INFO: Application startup complete.
INFO: 127.0.0.1:37542 - "GET /v1/models HTTP/1.1" 200 OK
requests.get(
"http://24.124.32.70:46195/api/v1/state"
).JSON()
{'state': 'INFERENCE'}
3.1.3. Measure Performance
Start the performance test:
compressa-perf \
measure-from-yaml \
--no-sign \
--node_url http://24.124.32.70:46085 \
--model_name Qwen/QwQ-32B \
config.yml
Check Logs If Errors Occur
The configuration may still not work as expected; if errors occur, check the MLNode logs for troubleshooting.

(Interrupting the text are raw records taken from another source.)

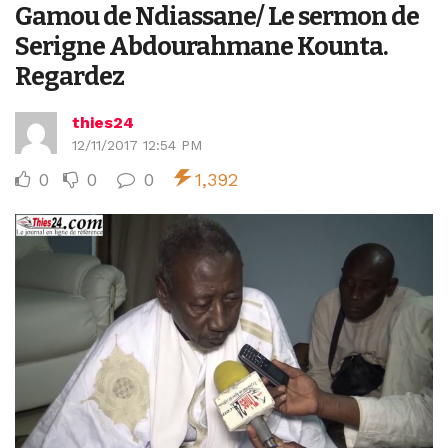
Gamou de Ndiassane/ Le sermon de
Serigne Abdourahmane Kounta.
Regardez
thies24
12/11/2017 12:54 PM
0
0
0
1,392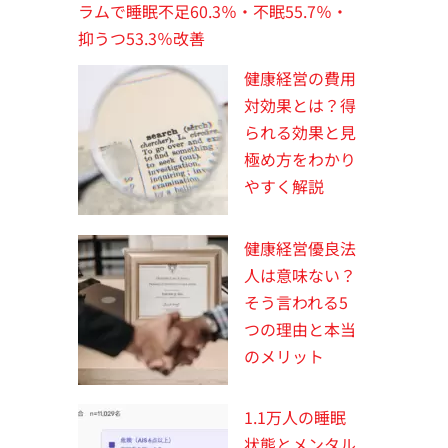
ラムで睡眠不足60.3％・不眠55.7％・
抑うつ53.3％改善
健康経営の費用
対効果とは？得
られる効果と見
極め方をわかり
やすく解説
健康経営優良法
人は意味ない？
そう言われる5
つの理由と本当
のメリット
1.1万人の睡眠
状態とメンタル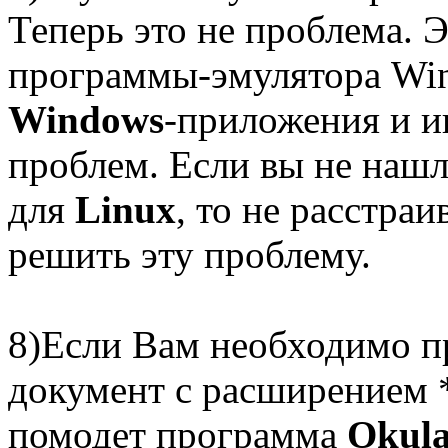
Теперь это не проблема. 
программы-эмулятора Wine
Windows
-приложения и 
проблем. Если вы не на
для
Linux
, то не расстраи
решить эту проблему.
8)Если Вам необходимо пр
документ с расширением *
помодет программа
Okul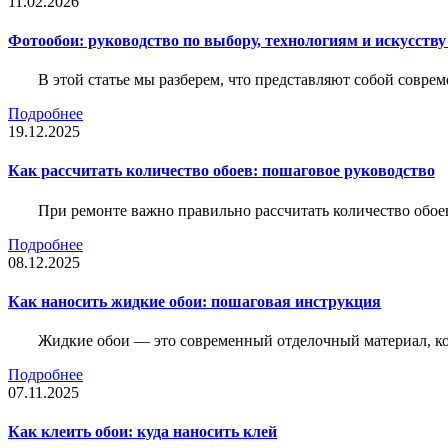
11.02.2026
Фотообои: руководство по выбору, технологиям и искусств
В этой статье мы разберем, что представляют собой совре
Подробнее
19.12.2025
Как рассчитать количество обоев: пошаговое руководство
При ремонте важно правильно рассчитать количество обое
Подробнее
08.12.2025
Как наносить жидкие обои: пошаговая инструкция
Жидкие обои — это современный отделочный материал, ко
Подробнее
07.11.2025
Как клеить обои: куда наносить клей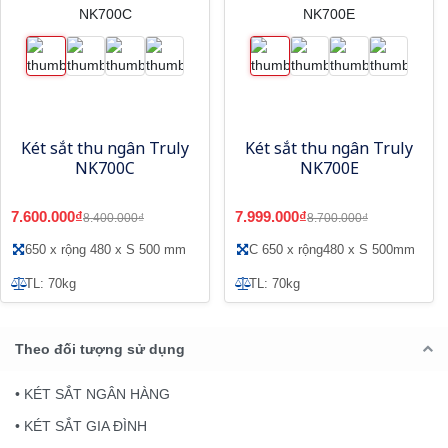
Két sắt thu ngân Truly
Két sắt thu ngân Truly
NK700C
NK700E
7.600.000₫
7.999.000₫
8.400.000₫
8.700.000₫
650 x rộng 480 x S 500 mm
C 650 x rộng480 x S 500mm
TL: 70kg
TL: 70kg
Theo đối tượng sử dụng
• KÉT SẮT NGÂN HÀNG
• KÉT SẮT GIA ĐÌNH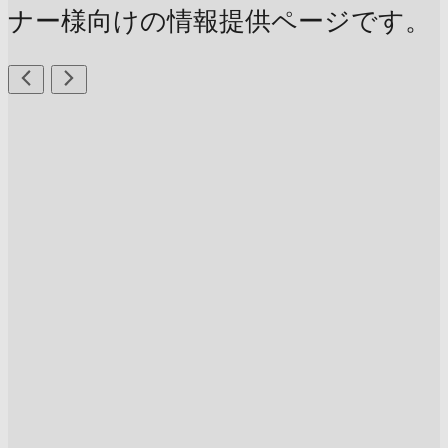
ナー様向けの情報提供ページです。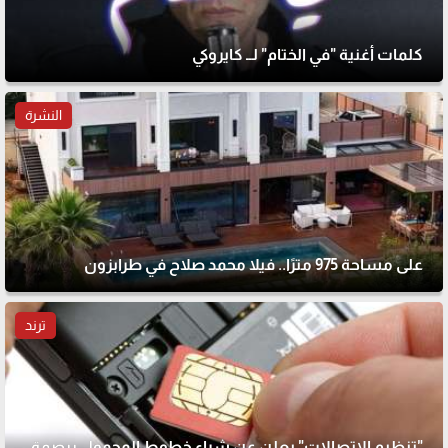
كلمات أغنية "في الختام" لــ كايروكي
النشرة
على مساحة 975 مترًا.. فيلا محمد صلاح في طرابزون
ترند
"تنظيم الاتصالات" يعلن عن شراء خطوط المحمول ببصمة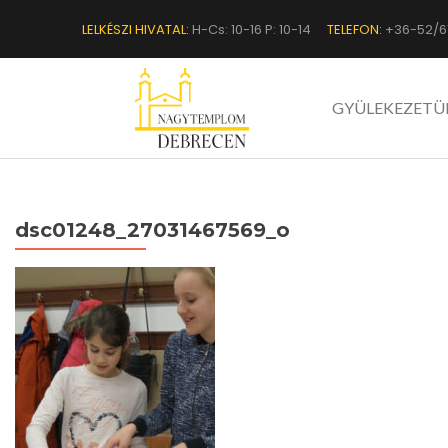
LELKÉSZI HIVATAL:
H-Cs: 10-16 P: 10-14
TELEFON:
+36-52/6
GYÜLEKEZETÜ
dsc01248_27031467569_o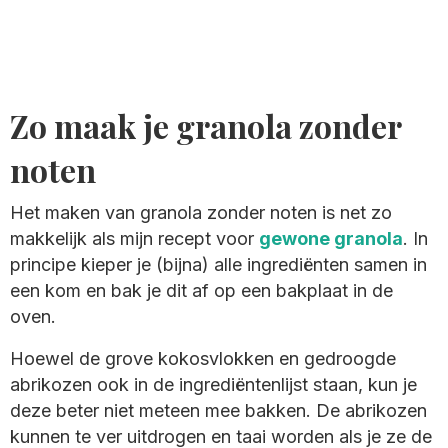
Zo maak je granola zonder
noten
Het maken van granola zonder noten is net zo
makkelijk als mijn recept voor
gewone granola
. In
principe kieper je (bijna) alle ingrediënten samen in
een kom en bak je dit af op een bakplaat in de
oven.
Hoewel de grove kokosvlokken en gedroogde
abrikozen ook in de ingrediëntenlijst staan, kun je
deze beter niet meteen mee bakken. De abrikozen
kunnen te ver uitdrogen en taai worden als je ze de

When the tests are finished, we can see the result:
compressa-perf list --show-metrics --show-parameters
3.2. Configuration 2 (TP=4, PP=2)
3.2.1. Deploy
Use a Python script to deploy the model:
...
model_name = "Qwen/QwQ-32B"
model_config = {
"args": [
"--quantization", "fp8",
"--tensor-parallel-size", "4",
"--pipeline-parallel-size", "2",
"--kv-cache-dtype", "fp8"
]
}
inference_up(
base_url="http://24.124.32.70:46195",
model=model_name,
config=model_config
)
{"status": "OK"}
3.2.2. Verify Deployment
Check that the log shows successful deployment and /api/v1/state
still returns {'state': 'INFERENCE'}
3.2.3. Measure Performance
Measure performance a second time using the same command:
compressa-perf \
measure-from-yaml \
--no-sign \
--node_url http://24.124.32.70:46085 \
--model_name Qwen/QwQ-32B \
config.yml
compressa-perf list --show-metrics --show-parameters

4. Compare Performance Results Across Configurations
Our experiment shows the following metrics:
Experiment | Metrics | TP 8, PP 1 | TP 4, PP 2 |
---|---|---|---|
~1000 token input / ~300 token output | TTFT | 6.2342 | 4.7595 |
~1000 token input / ~300 token output | THROUGHPUT INPUT | 497.8204 | 500.2883 |
~1000 token input / ~300 token output | THROUGHPUT OUTPUT | 143.3828 | 144.0936 |
~1000 token input / ~300 token output | LATENCY | 20.9172 | 20.8093 |
~23000 token input / ~1000 token output | TTFT | 57.7112 | 28.6839 |
~23000 token input / ~1000 token output | THROUGHPUT INPUT | 840.3887 | 1017.6811 |
~23000 token input / ~1000 token output | THROUGHPUT OUTPUT | 35.7324 | 43.3700 |
~23000 token input / ~1000 token output | LATENCY | 271.9932 | 223.6245 |
The TP=4 and PP=2 setup shows consistently better performance, and we should use it.